Oil costs, demand push gas prices up, House panel told

May 21, 2007
High crude costs remain the single biggest force behind rising gasoline prices, said John C. Felmy, American Petroleum Institute chief economist, on May 9.

High crude costs remain the single biggest force behind rising gasoline prices, said John C. Felmy, American Petroleum Institute chief economist, on May 9. But the current increase also reflects record US demand for gasoline during the first quarter, he told a US House special committee.

“In addition, the annual switchover to ‘summer blend’ required by [the US Environmental Protection Agency] has occurred and this warm-weather gasoline is more expensive to produce,” Felmy told the House Select Committee on Energy Independence and Global Warming. “The switchover requires a large supply drawdown to meet regulations.”

His testimony came a day after the Senate Commerce, Science, and Transportation Committee added an amendment that would make gasoline price gouging a federal crime to a bill aimed at improving automotive fuel efficiency requirements (OGJ Online, May 9, 2007). Two separate House subcommittee chairmen also have announced in the past week that they would hold hearings to investigate rising gasoline prices.

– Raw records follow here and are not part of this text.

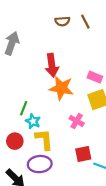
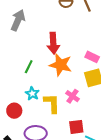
green line: (24, 108) -> (29, 67), moved
yellow L-shape: (44, 139) -> (52, 103), moved

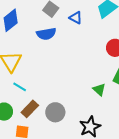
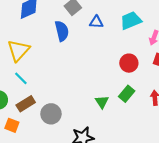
blue triangle: (76, 18) -> (96, 22), turned -40
blue semicircle: (46, 34) -> (62, 31), turned -108

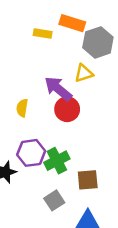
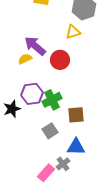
purple arrow: (58, 89) -> (35, 46), moved
yellow semicircle: (22, 108) -> (25, 59), turned 56

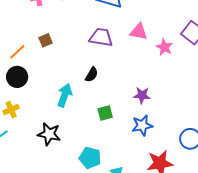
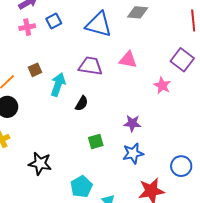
pink star: (164, 47) -> (162, 85), moved
cyan arrow: (65, 95) -> (58, 85), moved
cyan pentagon: (90, 158) -> (81, 187), turned 30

Felmy said the US Department of Energy forecasts continued strong gasoline demand through the summer driving season. “Moreover, nearly half of US gasoline is blended with ethanol, so as demand has gone up, ethanol prices and the cost of ethanol-blended gasoline have risen as well,” he said.

There also is less gasoline available to import as European refineries undergo spring maintenance, he added. A 17-day strike in March by French port workers also led some European refiners to reduce production, he said.

Crude stocks grow

US oil producers and refiners are responding to consumers’ price concerns, Felmy said. “Crude oil inventories have been building and, as of today, are 8.9% above the 5-year average for this time of year. Year-to-date gasoline production is 8.85 million b/d, the highest ever,” he said.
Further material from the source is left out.